DATA TO EXAMINE:
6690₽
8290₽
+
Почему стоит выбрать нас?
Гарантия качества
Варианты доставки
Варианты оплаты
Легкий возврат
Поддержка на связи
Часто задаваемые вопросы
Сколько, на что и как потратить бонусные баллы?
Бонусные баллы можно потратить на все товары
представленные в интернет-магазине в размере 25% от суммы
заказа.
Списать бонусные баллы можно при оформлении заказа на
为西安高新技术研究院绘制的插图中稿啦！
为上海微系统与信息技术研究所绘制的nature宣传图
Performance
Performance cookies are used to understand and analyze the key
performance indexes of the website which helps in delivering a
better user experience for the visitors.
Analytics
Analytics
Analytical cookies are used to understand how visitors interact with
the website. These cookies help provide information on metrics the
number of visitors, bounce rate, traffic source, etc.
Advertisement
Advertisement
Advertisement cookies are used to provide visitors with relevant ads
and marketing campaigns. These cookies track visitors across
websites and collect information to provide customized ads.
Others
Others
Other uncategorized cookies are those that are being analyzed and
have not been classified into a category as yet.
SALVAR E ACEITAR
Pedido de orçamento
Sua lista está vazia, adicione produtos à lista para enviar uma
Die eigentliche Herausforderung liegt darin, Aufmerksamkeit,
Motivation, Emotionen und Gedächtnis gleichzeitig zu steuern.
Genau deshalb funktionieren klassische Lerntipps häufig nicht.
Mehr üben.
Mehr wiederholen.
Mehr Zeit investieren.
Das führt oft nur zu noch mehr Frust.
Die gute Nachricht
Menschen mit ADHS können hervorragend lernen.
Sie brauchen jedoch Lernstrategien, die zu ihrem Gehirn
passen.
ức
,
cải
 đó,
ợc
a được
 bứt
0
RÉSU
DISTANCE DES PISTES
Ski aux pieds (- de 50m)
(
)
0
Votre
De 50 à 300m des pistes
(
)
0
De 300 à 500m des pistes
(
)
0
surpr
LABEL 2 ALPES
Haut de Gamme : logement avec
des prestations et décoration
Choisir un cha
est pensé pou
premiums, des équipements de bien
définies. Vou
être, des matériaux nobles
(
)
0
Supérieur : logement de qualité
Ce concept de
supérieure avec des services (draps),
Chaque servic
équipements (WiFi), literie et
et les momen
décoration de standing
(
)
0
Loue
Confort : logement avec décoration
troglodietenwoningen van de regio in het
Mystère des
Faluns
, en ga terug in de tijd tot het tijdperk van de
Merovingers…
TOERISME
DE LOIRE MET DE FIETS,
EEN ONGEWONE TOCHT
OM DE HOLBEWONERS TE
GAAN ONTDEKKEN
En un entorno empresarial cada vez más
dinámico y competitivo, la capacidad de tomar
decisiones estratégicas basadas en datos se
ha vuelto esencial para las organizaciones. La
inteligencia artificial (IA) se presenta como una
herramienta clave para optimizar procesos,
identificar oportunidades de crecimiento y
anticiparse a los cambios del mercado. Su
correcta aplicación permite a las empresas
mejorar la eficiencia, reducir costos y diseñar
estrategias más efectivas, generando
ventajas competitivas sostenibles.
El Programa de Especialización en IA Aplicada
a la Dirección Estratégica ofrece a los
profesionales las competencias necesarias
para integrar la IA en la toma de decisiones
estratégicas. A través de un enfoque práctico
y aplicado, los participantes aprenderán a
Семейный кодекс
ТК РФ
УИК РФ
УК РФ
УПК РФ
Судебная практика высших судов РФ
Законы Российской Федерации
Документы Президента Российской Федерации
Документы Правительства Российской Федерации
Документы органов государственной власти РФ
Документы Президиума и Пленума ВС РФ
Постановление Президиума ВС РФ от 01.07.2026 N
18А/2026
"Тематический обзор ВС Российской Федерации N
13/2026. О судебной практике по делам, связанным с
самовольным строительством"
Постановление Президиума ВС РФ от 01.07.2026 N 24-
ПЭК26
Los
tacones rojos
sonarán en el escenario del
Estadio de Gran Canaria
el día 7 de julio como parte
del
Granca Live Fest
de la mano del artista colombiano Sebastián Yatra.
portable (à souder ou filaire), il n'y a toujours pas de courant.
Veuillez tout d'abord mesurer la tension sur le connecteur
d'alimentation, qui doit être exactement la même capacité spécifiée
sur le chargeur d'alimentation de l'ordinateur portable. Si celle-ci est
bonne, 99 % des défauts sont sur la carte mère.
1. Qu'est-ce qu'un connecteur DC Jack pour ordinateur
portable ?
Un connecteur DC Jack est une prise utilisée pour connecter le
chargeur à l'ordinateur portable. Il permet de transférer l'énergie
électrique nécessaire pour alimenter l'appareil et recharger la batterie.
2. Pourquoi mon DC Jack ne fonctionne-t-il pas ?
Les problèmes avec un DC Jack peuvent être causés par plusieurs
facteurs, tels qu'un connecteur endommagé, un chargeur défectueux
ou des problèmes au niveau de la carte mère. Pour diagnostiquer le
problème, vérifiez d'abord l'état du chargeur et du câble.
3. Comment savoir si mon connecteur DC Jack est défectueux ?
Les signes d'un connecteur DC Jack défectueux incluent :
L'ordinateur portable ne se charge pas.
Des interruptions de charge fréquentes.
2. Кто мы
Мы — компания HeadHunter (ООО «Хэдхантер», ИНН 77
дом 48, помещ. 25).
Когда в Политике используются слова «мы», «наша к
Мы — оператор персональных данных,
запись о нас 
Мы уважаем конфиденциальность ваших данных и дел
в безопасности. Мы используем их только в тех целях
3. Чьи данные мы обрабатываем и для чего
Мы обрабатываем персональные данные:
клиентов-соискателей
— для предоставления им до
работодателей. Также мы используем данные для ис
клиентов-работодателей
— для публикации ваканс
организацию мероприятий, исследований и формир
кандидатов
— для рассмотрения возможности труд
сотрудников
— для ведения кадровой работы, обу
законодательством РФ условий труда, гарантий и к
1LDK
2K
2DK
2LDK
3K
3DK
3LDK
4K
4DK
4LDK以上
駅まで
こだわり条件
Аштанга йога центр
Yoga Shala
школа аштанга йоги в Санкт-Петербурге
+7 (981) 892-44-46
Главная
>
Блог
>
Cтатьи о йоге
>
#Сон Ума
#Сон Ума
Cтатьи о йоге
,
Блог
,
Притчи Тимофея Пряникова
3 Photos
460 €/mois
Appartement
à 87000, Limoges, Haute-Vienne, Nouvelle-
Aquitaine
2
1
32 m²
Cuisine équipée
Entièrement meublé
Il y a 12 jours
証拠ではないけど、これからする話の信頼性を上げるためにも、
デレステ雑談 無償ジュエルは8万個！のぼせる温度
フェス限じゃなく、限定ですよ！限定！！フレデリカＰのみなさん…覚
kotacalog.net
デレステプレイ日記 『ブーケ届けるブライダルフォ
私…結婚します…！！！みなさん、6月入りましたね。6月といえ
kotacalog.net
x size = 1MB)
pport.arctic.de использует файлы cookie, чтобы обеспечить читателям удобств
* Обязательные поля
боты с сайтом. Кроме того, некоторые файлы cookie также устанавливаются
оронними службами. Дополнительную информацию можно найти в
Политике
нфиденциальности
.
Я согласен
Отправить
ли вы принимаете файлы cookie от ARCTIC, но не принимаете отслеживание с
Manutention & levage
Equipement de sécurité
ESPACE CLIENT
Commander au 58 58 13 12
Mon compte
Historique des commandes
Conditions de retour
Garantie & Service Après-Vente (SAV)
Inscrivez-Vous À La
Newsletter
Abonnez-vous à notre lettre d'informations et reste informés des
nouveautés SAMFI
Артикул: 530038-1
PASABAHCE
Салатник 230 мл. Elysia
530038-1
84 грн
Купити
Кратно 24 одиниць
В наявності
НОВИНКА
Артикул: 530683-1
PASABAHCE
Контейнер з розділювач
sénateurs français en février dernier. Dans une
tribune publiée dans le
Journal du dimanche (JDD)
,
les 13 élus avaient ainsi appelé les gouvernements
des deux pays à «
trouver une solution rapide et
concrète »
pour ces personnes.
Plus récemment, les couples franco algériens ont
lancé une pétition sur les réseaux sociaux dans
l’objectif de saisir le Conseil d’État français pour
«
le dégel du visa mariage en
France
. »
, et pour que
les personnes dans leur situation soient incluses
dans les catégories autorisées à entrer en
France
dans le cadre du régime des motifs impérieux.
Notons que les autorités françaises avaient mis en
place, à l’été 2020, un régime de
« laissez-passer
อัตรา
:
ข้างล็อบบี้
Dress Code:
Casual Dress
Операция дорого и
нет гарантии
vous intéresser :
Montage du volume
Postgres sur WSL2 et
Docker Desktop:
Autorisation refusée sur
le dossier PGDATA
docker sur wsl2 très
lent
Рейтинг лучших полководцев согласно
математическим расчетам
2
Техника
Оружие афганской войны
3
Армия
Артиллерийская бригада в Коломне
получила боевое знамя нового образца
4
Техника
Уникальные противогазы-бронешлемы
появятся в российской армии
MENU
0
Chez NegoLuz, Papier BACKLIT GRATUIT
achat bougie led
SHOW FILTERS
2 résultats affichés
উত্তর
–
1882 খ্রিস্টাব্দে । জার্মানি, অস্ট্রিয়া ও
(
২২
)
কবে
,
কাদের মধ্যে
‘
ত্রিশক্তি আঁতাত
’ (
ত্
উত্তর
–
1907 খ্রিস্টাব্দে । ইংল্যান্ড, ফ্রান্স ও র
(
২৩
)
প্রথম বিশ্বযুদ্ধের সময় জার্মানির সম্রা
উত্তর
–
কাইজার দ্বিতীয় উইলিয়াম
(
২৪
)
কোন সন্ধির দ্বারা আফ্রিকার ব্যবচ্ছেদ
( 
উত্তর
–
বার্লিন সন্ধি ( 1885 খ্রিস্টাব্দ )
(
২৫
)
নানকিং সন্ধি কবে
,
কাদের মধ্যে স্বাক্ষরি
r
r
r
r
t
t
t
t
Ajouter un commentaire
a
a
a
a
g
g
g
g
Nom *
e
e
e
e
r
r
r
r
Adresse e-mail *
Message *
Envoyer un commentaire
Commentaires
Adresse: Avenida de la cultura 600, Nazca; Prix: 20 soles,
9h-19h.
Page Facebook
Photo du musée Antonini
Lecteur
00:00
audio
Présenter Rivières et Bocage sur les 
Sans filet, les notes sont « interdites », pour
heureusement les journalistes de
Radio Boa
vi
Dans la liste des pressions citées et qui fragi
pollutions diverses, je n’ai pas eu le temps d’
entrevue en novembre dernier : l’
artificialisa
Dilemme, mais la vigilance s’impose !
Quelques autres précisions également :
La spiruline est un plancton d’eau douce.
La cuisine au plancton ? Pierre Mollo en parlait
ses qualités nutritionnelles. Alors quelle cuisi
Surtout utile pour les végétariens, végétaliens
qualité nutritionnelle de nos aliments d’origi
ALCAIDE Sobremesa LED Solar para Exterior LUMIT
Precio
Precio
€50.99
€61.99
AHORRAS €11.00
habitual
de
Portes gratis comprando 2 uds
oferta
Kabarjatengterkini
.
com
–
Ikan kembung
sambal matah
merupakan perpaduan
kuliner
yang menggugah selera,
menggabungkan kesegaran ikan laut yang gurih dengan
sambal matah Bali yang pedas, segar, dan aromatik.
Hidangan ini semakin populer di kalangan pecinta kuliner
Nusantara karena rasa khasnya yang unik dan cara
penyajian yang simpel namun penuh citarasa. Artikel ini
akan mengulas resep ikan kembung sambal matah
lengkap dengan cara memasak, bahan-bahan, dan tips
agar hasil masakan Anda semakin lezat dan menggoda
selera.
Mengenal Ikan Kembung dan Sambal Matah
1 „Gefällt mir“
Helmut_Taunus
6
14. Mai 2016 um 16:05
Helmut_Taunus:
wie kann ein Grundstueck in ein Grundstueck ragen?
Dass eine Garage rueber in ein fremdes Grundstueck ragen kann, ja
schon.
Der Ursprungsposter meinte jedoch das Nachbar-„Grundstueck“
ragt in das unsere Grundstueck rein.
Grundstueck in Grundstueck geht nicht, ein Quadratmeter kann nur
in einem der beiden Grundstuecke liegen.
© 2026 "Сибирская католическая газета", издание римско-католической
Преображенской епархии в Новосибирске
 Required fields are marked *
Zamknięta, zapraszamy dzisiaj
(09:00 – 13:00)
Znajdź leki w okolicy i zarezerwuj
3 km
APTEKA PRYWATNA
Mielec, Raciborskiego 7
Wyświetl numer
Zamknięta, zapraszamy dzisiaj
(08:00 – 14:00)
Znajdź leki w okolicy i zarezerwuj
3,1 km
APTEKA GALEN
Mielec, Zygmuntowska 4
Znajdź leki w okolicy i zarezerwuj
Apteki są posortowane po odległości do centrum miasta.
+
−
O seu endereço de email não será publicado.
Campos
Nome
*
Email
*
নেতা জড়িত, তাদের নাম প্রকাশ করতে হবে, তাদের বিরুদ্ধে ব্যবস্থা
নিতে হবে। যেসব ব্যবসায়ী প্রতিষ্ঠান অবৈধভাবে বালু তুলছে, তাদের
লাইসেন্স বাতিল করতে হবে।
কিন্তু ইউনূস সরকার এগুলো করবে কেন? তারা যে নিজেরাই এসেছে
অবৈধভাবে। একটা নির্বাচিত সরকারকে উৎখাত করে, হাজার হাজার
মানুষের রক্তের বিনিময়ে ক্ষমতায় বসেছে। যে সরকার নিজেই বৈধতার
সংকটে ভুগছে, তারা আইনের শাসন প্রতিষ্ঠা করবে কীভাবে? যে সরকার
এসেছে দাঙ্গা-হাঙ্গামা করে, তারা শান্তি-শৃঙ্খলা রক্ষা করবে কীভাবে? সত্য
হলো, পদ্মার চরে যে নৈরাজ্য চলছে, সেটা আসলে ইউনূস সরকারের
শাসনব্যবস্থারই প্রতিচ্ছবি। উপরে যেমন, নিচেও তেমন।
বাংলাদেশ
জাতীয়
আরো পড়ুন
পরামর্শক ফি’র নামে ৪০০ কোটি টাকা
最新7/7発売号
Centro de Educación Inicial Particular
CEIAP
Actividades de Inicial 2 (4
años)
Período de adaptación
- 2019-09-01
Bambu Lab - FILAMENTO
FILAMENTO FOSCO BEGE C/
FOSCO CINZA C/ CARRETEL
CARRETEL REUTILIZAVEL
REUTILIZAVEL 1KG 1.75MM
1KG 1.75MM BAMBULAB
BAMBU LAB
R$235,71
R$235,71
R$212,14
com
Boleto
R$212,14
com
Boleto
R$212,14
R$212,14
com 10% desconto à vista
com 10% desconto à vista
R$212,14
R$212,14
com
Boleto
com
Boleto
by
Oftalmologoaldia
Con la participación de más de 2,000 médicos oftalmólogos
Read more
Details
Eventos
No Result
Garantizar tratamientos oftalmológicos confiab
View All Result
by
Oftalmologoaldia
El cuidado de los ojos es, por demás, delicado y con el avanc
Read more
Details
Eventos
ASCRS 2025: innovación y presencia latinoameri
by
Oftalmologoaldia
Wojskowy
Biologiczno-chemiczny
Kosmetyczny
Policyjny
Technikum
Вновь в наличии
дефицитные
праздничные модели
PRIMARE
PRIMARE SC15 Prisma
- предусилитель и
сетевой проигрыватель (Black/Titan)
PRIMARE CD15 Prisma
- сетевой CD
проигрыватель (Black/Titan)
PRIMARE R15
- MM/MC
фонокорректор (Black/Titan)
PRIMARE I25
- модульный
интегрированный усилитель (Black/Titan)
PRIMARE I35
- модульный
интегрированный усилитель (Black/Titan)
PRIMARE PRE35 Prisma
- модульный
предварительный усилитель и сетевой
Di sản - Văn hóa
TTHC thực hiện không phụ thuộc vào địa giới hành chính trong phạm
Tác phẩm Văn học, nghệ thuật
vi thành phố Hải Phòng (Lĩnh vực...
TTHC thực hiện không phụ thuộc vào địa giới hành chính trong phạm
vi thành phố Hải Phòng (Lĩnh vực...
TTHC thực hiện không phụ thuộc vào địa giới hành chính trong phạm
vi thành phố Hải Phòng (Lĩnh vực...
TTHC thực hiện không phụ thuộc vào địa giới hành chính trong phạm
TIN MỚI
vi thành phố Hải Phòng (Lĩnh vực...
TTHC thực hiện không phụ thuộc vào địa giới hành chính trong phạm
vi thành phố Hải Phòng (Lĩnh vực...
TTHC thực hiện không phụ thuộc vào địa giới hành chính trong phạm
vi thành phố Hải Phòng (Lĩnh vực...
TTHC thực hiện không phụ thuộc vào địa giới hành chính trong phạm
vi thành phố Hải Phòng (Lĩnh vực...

TASK ITEM: Only a number should be returned: how many lines in the material contain "régime"?

SOLUTION TO THIS TASK: 2